[Dataset records]:
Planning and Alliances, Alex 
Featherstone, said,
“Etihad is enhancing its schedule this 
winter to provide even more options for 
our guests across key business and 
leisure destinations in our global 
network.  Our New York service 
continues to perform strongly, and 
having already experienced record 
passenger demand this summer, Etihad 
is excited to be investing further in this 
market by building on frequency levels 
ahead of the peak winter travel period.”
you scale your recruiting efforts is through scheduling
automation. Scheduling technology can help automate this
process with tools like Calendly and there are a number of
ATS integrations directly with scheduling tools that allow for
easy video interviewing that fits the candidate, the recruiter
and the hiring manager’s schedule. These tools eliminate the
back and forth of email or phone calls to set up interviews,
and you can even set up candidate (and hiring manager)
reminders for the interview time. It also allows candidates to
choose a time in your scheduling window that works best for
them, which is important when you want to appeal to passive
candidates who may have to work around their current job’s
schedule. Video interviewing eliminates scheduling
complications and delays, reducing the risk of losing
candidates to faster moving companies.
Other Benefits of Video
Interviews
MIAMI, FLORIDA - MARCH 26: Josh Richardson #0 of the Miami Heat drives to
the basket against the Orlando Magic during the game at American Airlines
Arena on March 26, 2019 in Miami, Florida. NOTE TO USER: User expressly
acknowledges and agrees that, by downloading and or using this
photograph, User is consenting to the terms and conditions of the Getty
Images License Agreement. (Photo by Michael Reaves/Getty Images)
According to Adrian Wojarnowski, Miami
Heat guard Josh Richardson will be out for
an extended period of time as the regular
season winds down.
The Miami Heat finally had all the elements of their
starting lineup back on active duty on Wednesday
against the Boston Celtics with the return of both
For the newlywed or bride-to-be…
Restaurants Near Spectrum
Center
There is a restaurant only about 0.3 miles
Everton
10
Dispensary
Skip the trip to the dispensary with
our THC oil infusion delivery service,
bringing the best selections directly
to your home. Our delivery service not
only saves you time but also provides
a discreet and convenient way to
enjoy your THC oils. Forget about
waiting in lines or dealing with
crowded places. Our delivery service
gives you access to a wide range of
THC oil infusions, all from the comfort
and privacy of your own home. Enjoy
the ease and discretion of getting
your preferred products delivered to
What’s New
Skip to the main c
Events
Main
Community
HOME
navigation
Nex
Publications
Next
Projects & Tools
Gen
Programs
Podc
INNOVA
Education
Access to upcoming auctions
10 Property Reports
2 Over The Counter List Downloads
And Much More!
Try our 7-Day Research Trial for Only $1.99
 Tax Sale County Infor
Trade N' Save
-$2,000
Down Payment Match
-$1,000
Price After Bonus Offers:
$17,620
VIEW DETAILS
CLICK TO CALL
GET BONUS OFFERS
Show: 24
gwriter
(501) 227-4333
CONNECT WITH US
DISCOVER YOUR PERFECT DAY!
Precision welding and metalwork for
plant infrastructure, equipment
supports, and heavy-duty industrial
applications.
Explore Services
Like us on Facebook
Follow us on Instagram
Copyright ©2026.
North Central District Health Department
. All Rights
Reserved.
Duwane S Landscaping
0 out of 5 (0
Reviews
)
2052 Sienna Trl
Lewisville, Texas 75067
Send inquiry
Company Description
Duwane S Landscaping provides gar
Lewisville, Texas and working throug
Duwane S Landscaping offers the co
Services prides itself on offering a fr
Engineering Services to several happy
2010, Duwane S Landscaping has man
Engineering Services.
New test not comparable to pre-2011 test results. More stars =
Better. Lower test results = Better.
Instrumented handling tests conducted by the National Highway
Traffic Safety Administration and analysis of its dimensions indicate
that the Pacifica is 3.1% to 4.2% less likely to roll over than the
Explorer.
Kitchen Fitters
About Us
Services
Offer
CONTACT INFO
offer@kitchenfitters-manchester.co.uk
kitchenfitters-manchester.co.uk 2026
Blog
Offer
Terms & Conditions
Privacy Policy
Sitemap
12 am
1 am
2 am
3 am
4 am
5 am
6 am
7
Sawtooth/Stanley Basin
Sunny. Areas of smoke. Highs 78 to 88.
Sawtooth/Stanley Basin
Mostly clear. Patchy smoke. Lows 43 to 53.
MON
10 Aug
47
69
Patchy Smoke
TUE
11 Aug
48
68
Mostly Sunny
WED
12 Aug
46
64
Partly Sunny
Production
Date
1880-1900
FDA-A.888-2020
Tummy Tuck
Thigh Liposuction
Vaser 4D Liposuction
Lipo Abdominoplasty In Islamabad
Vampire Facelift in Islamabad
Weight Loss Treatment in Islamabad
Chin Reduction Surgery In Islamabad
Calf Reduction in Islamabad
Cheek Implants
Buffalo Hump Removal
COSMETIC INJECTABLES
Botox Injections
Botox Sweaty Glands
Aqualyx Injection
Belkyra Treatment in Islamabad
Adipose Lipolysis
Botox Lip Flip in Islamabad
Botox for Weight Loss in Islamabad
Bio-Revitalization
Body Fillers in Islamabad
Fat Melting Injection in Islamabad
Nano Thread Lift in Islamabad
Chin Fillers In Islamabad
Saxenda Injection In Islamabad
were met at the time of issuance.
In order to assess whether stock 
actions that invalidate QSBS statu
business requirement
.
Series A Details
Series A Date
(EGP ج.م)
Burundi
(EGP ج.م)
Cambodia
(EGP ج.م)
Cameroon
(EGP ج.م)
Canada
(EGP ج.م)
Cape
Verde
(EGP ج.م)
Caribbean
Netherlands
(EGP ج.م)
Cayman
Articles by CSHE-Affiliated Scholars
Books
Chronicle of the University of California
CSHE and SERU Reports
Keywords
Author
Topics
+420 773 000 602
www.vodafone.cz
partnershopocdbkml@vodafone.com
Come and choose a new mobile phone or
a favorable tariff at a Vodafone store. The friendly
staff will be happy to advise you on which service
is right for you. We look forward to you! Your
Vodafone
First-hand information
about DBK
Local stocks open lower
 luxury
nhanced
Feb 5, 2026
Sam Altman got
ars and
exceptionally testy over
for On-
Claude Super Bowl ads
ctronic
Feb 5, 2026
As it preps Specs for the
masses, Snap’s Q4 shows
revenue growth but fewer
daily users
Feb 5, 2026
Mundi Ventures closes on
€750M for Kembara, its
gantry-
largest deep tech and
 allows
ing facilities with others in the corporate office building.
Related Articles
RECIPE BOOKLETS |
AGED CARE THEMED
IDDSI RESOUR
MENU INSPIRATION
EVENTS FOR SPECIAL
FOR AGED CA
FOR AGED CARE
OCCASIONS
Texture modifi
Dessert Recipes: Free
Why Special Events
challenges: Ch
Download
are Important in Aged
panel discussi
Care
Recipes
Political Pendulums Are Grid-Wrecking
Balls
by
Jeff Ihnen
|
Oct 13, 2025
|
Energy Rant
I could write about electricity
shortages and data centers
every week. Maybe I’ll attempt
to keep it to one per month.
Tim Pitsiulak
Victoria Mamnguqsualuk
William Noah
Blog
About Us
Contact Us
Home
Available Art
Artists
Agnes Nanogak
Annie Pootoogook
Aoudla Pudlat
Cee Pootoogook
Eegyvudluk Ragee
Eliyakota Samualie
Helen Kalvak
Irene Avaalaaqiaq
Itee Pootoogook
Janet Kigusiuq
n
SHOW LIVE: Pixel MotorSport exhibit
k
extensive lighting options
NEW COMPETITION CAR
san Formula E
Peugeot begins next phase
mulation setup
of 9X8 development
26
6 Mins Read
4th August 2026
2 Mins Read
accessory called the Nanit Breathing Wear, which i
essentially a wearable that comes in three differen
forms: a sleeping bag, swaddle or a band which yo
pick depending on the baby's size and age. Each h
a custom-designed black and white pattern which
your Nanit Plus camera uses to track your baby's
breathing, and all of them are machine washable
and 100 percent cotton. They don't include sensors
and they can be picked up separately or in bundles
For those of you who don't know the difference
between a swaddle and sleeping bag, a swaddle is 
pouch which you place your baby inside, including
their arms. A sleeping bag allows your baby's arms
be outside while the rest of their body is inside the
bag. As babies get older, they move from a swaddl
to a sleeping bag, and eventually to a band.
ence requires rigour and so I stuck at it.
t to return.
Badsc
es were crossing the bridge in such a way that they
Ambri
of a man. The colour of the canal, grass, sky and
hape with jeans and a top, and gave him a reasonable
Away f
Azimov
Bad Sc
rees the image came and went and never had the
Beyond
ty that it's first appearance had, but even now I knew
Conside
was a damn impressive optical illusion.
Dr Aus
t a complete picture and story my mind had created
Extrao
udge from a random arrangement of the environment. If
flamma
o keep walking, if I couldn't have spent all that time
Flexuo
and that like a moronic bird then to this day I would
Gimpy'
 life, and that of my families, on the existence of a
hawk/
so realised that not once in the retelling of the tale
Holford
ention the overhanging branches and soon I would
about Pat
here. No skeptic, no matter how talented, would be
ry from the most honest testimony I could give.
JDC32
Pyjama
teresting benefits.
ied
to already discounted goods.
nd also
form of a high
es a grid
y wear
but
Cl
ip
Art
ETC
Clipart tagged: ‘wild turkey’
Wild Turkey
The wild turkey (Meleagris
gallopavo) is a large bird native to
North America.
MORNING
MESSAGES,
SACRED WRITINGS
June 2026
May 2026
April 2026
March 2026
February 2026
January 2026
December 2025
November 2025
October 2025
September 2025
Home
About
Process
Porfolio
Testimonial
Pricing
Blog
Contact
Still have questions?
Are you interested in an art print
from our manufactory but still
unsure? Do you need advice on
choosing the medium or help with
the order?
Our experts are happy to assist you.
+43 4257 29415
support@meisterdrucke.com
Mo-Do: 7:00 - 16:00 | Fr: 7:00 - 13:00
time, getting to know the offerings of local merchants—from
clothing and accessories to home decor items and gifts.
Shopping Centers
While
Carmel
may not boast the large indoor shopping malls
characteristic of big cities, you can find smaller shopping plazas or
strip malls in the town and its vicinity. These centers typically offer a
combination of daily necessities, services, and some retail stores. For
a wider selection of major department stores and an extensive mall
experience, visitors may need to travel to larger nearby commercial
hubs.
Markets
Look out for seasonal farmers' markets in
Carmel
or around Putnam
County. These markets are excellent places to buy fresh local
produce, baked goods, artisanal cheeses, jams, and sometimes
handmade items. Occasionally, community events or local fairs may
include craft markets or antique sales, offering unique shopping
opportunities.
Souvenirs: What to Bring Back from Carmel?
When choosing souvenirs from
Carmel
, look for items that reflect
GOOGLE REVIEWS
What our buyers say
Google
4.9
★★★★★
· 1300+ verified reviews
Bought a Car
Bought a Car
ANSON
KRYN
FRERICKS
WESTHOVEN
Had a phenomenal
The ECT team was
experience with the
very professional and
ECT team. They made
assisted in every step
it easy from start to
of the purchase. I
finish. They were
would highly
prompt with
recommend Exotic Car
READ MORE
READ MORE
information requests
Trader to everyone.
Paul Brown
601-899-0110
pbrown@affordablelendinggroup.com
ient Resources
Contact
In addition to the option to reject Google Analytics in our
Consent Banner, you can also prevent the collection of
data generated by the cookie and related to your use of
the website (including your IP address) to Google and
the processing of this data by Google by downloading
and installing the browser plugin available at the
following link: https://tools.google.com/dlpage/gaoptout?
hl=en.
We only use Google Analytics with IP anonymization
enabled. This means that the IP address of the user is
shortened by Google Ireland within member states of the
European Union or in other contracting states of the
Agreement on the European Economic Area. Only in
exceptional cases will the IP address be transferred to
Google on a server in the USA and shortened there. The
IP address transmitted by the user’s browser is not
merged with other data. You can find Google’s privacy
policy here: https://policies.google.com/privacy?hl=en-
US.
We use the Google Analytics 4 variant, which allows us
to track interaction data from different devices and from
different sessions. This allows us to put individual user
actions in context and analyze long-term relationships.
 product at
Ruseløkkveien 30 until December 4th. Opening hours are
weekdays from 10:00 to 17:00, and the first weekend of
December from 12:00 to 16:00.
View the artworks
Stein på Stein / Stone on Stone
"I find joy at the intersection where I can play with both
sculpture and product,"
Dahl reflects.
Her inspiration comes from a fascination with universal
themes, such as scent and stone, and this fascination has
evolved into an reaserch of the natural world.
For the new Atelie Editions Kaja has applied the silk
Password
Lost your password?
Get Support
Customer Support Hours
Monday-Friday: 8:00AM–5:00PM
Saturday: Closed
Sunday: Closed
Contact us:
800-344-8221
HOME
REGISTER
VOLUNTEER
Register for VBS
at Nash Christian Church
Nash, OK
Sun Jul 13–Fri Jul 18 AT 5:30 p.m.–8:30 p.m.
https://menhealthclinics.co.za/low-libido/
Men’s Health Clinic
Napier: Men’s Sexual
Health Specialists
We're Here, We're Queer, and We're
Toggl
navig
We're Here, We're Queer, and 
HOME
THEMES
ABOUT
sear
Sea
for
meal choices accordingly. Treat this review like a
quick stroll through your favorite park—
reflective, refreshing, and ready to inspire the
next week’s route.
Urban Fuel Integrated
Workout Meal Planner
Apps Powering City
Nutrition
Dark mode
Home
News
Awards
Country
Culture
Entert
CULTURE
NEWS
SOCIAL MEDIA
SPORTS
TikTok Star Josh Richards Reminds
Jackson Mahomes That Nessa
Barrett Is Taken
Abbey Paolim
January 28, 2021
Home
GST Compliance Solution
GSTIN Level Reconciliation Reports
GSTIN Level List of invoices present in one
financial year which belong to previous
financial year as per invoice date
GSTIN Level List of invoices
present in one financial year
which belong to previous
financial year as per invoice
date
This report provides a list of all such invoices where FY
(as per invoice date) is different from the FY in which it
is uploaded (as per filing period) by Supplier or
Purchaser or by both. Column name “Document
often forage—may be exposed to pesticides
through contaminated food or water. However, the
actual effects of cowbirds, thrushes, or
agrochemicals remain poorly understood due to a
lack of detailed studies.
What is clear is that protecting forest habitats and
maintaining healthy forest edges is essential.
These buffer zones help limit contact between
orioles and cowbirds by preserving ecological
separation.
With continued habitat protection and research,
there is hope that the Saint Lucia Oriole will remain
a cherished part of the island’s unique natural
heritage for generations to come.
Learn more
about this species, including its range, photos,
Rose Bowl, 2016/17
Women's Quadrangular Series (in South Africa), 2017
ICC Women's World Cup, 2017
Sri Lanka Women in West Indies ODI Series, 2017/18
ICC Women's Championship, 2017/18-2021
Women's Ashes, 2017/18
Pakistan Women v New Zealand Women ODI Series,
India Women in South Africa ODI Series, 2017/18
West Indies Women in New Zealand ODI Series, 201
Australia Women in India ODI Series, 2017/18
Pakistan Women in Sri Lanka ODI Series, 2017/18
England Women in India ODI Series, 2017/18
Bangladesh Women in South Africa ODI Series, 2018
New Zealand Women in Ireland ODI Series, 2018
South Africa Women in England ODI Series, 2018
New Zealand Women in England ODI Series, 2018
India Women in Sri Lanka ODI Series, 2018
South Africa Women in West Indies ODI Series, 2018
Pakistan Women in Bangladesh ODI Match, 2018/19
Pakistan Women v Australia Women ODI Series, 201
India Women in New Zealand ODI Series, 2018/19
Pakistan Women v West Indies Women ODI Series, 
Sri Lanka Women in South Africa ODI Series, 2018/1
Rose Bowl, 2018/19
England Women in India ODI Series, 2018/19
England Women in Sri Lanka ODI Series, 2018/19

[What is expected]: Both end lines included, restate word for word the lines above from the line with "2 Mins Read" to the line with "a custom-designed black", and nothing else.

[Final answer]:
2 Mins Read
accessory called the Nanit Breathing Wear, which i
essentially a wearable that comes in three differen
forms: a sleeping bag, swaddle or a band which yo
pick depending on the baby's size and age. Each h
a custom-designed black and white pattern which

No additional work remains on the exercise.